Low vision is any visual impairment that affects everyday function and is not correctable with lenses (glasses or contacts). It results in a loss of details required for object recognition and space perception, which can lead to getting lost or disoriented, even in familiar environments. Visual accessibility is the use of vision to travel efficiently and safely through an environment, to perceive the spatial layout of key features, and to keep track of one's location. To construct a public space that facilitates visual accessibility, it is necessary to predict how well people with low vision can navigate within such spaces.
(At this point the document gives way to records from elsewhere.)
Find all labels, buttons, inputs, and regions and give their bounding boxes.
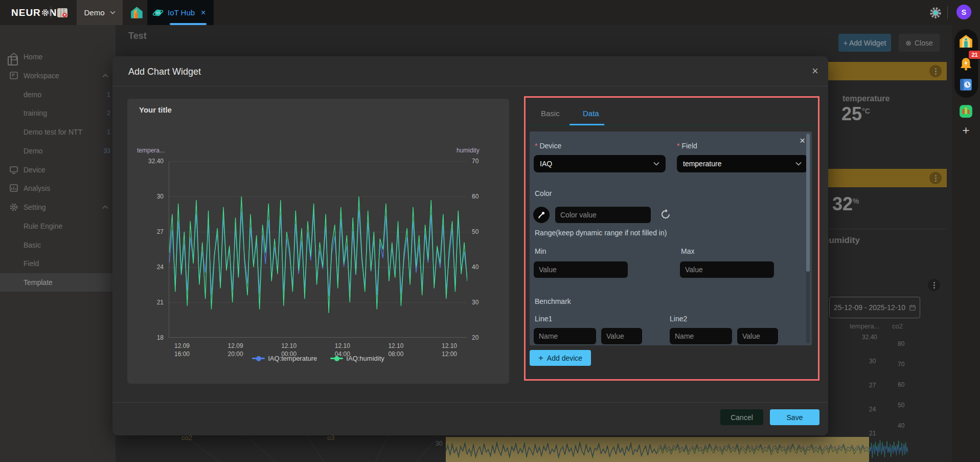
- right-icon-rail: 21 +: [952, 25, 980, 462]
- tab-basic[interactable]: Basic: [541, 109, 560, 118]
- add-widget-button[interactable]: + Add Widget: [838, 34, 891, 52]
- setting-icon: [9, 203, 18, 212]
- save-button[interactable]: Save: [770, 409, 819, 425]
- sidebar-item-home[interactable]: Home: [0, 48, 116, 66]
- bg-chart-right-tick: 60: [898, 381, 904, 388]
- home-color-icon: [130, 6, 144, 19]
- scrollbar-thumb[interactable]: [806, 134, 810, 272]
- sidebar-item-template[interactable]: Template: [0, 273, 116, 292]
- sidebar-item-rule-engine[interactable]: Rule Engine: [0, 217, 116, 235]
- close-page-button[interactable]: ⊗ Close: [899, 34, 940, 52]
- sidebar-item-demo[interactable]: demo1: [0, 85, 116, 104]
- bg-chart-left-tick: 30: [869, 358, 876, 365]
- modal-title: Add Chart Widget: [128, 67, 201, 77]
- bg-chart-legend-label: co2: [892, 322, 903, 330]
- unit-percent: %: [853, 197, 859, 205]
- device-select[interactable]: IAQ: [534, 155, 666, 172]
- legend-marker-icon: [252, 358, 265, 359]
- widget-menu-icon[interactable]: [929, 65, 942, 77]
- add-device-button[interactable]: + Add device: [530, 350, 591, 366]
- sidebar-item-demo-test-for-ntt[interactable]: Demo test for NTT1: [0, 123, 116, 141]
- widget-menu-icon[interactable]: [928, 279, 940, 291]
- sidebar-item-workspace[interactable]: Workspace: [0, 67, 116, 85]
- line2-name-input[interactable]: [670, 328, 732, 344]
- tab-iot-hub[interactable]: IoT IoT Hub ×: [147, 0, 214, 25]
- page-title: Test: [128, 31, 147, 41]
- left-axis-tick: 30: [157, 193, 164, 200]
- home-icon: [9, 52, 18, 61]
- right-axis-tick: 30: [472, 299, 478, 306]
- divider: [947, 6, 948, 19]
- legend-label: IAQ:humidity: [346, 355, 384, 362]
- right-axis-tick: 50: [472, 228, 478, 235]
- sidebar-item-analysis[interactable]: Analysis: [0, 179, 116, 197]
- legend-item[interactable]: IAQ:temperature: [252, 355, 317, 362]
- date-range-picker[interactable]: 25-12-09 - 2025-12-10: [829, 297, 920, 318]
- home-app-icon[interactable]: [959, 34, 973, 48]
- add-app-icon[interactable]: +: [952, 123, 980, 138]
- count-badge: 1: [107, 91, 110, 98]
- line1-value-input[interactable]: [601, 328, 642, 344]
- line1-name-input[interactable]: [534, 328, 596, 344]
- bg-chart-right-tick: 40: [898, 422, 904, 429]
- widget-menu-icon[interactable]: [929, 172, 942, 184]
- sidebar-item-label: Field: [24, 259, 39, 268]
- sidebar-item-setting[interactable]: Setting: [0, 198, 116, 216]
- refresh-icon[interactable]: [660, 209, 671, 220]
- chart-legend: IAQ:temperatureIAQ:humidity: [127, 355, 509, 362]
- sidebar-item-field[interactable]: Field: [0, 254, 116, 273]
- remove-device-icon[interactable]: ×: [800, 136, 805, 145]
- line2-value-input[interactable]: [737, 328, 778, 344]
- bell-icon[interactable]: [959, 57, 973, 71]
- notification-badge: 21: [969, 51, 980, 59]
- analytics-app-icon[interactable]: [959, 104, 973, 118]
- chevron-down-icon: [653, 162, 659, 166]
- scrollbar[interactable]: [806, 134, 810, 343]
- min-value-input[interactable]: [534, 261, 628, 278]
- sidebar-item-label: Device: [24, 166, 45, 174]
- close-circle-icon: ⊗: [905, 39, 911, 47]
- bg-chart-right-tick: 80: [898, 340, 904, 347]
- widget-humidity-header: [828, 169, 947, 187]
- sidebar-item-device[interactable]: Device: [0, 161, 116, 179]
- map-icon[interactable]: [56, 7, 69, 19]
- benchmark-label: Benchmark: [535, 297, 571, 305]
- cancel-button[interactable]: Cancel: [720, 409, 763, 425]
- chevron-up-icon: [102, 204, 108, 210]
- sidebar-item-label: demo: [24, 91, 41, 99]
- workspace-selector[interactable]: Demo: [77, 0, 123, 25]
- field-label: *Field: [677, 142, 697, 150]
- plus-icon: +: [538, 353, 543, 363]
- chevron-down-icon: [795, 162, 802, 166]
- modal-close-icon[interactable]: ×: [812, 65, 818, 77]
- logbook-app-icon[interactable]: [959, 78, 973, 92]
- avatar[interactable]: S: [956, 5, 971, 19]
- left-axis-tick: 18: [157, 334, 164, 341]
- device-select-value: IAQ: [540, 160, 552, 168]
- sidebar-item-label: Template: [24, 278, 53, 287]
- unit-celsius: °C: [862, 107, 870, 115]
- legend-item[interactable]: IAQ:humidity: [330, 355, 384, 362]
- count-badge: 2: [107, 109, 110, 117]
- tab-close-icon[interactable]: ×: [201, 8, 206, 17]
- widget-divider: [828, 229, 947, 229]
- calendar-icon: [909, 303, 916, 312]
- svg-text:IoT: IoT: [156, 11, 161, 14]
- bg-chart-left-tick: 32.40: [862, 334, 877, 341]
- field-select[interactable]: temperature: [677, 155, 808, 172]
- tab-data[interactable]: Data: [583, 109, 599, 118]
- home-tab[interactable]: [126, 0, 147, 25]
- sidebar-item-training[interactable]: training2: [0, 104, 116, 122]
- sidebar-item-label: Demo test for NTT: [24, 128, 82, 136]
- sidebar-item-basic[interactable]: Basic: [0, 236, 116, 254]
- device-config-card: × *Device *Field IAQ temperature Color: [530, 131, 812, 345]
- sidebar-item-label: Demo: [24, 147, 42, 155]
- bg-chart-tick: 30: [436, 440, 442, 447]
- max-value-input[interactable]: [680, 261, 774, 278]
- eyedropper-icon[interactable]: [533, 207, 550, 223]
- settings-gear-icon[interactable]: [929, 7, 942, 19]
- sidebar-item-label: Home: [24, 53, 42, 61]
- sidebar-item-demo[interactable]: Demo33: [0, 142, 116, 160]
- chart-title: Your title: [139, 105, 172, 114]
- color-value-input[interactable]: [555, 207, 651, 223]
Two topics are the focus of this thesis: i. the recognition of steps/ramps under different environmental conditions by subjects with low vision and those with normal vision wearing acuity-reducing goggles, and ii. spatial updating in real indoor spaces with limited visual and auditory input. The ability to recognize and safely utilize steps/ramps is an important component of visual accessibility. An overview of the thesis is provided in Chapter 1. Chapters 2, 3, and 4 discuss three related research projects.
Chapter 2 investigates two possible ways of enhancing step/ramp recognition for people with low vision: locomotion (walking) and visual floor texture. Normal vision subjects with artificially reduced acuity were evaluated on recognition accuracy. Locomotion enhanced performance, while floor texture detracted from it.
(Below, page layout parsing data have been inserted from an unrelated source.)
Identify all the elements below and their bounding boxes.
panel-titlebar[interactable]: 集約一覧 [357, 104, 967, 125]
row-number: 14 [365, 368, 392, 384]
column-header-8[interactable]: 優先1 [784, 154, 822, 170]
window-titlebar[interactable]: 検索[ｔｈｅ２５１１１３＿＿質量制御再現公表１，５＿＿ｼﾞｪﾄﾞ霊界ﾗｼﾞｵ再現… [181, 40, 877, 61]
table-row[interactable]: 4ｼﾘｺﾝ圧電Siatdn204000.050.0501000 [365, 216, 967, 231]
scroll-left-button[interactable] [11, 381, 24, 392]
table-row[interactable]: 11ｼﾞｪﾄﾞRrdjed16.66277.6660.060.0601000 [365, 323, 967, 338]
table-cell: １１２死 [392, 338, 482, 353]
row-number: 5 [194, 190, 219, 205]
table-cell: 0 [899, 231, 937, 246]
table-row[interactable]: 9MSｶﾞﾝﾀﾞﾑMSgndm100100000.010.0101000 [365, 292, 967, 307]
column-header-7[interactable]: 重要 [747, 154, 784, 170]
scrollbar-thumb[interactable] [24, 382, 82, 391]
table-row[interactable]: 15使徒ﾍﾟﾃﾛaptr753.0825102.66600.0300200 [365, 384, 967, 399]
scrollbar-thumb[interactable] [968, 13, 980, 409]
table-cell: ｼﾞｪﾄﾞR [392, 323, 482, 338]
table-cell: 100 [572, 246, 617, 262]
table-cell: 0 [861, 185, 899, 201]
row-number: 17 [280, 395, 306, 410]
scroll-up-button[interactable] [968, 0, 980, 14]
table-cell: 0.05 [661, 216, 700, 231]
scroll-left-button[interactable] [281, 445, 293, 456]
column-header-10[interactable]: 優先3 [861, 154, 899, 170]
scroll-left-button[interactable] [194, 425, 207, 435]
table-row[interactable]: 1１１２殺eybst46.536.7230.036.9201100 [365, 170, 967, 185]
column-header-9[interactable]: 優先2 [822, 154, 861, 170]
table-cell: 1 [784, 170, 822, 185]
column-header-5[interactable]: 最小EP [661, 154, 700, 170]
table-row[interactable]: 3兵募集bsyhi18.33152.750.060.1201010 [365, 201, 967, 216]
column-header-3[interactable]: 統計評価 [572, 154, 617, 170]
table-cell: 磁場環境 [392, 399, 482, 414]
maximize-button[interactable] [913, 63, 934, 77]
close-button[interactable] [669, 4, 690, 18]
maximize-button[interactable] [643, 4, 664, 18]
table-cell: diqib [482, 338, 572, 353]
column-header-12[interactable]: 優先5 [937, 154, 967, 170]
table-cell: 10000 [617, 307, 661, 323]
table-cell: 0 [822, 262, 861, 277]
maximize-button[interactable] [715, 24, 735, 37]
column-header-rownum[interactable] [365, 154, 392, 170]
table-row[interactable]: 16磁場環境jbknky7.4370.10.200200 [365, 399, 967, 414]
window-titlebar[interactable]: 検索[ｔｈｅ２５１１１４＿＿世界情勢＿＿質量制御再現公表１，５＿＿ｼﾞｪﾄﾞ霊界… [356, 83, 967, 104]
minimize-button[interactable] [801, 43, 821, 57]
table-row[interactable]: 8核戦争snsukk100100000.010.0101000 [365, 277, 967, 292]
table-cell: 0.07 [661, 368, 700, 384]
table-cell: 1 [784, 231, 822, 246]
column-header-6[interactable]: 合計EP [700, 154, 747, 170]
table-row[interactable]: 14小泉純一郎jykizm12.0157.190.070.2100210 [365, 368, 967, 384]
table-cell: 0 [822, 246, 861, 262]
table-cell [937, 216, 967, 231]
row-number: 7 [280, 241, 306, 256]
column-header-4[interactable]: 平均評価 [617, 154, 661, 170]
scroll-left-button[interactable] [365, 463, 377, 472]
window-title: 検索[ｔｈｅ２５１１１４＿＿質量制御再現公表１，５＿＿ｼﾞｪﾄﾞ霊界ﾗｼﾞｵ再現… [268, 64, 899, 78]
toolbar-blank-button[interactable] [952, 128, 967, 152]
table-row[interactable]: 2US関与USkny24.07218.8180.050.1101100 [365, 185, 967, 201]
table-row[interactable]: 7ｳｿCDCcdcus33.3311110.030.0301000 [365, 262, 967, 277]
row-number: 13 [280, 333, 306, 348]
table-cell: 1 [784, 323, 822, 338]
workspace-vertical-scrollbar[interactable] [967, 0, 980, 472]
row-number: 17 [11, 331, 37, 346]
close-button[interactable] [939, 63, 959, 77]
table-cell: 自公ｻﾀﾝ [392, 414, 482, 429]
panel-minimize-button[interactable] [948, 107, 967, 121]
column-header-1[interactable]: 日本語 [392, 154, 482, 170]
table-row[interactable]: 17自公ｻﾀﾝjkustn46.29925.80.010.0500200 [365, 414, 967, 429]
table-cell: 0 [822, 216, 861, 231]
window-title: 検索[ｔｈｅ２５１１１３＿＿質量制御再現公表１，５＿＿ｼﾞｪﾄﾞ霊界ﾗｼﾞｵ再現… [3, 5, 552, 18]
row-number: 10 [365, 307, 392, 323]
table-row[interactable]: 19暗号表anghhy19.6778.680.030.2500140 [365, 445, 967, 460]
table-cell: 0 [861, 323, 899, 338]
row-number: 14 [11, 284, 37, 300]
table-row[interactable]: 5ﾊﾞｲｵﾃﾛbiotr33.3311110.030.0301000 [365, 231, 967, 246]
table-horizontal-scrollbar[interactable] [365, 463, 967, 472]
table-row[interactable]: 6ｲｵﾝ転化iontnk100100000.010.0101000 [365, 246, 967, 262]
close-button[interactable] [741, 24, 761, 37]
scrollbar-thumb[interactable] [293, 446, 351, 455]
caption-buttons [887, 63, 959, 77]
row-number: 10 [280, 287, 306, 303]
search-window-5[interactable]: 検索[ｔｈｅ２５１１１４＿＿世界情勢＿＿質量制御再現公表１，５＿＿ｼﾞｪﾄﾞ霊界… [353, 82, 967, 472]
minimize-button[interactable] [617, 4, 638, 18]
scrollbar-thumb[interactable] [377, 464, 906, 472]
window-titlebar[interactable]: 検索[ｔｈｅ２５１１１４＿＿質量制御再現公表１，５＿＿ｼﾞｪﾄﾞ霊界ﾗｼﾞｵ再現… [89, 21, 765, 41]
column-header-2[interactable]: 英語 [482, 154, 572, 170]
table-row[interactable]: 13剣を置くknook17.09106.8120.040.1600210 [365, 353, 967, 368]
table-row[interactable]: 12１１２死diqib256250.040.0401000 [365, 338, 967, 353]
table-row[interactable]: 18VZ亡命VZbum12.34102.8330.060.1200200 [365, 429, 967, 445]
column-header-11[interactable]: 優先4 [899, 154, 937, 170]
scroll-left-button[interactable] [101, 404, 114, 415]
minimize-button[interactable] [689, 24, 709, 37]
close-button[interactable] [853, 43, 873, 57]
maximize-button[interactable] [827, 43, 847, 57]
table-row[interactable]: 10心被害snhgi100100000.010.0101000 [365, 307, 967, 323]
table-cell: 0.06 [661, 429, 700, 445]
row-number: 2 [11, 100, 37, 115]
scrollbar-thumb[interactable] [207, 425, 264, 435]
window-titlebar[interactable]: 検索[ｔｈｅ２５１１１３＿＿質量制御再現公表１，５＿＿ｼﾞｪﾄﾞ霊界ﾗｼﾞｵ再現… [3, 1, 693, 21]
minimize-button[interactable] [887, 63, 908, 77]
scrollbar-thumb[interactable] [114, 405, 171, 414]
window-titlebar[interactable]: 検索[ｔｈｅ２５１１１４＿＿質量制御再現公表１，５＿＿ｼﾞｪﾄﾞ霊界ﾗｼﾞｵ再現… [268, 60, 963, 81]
Chapter 3 explores the recognition of steps/ramps by people with heterogeneous forms of impaired vision. The effects of distance, target type, and locomotion were qualitatively similar for low vision and normal vision with artificial acuity reduction. Recognition performance was significantly better at shorter distances and after locomotion.
Chapter 4 evaluates the spatial updating abilities of normally sighted subjects wearing acuity- and field-reducing goggles. Spatial updating is the ability to keep track of one's position and orientation in an environment. We measured the accuracy of distance and direction estimates, and learned that vision status influenced estimates of distance, but not estimates of direction.
Together, these studies provide insight into the visual accessibility of spaces for people with low vision, and suggest directions for future research.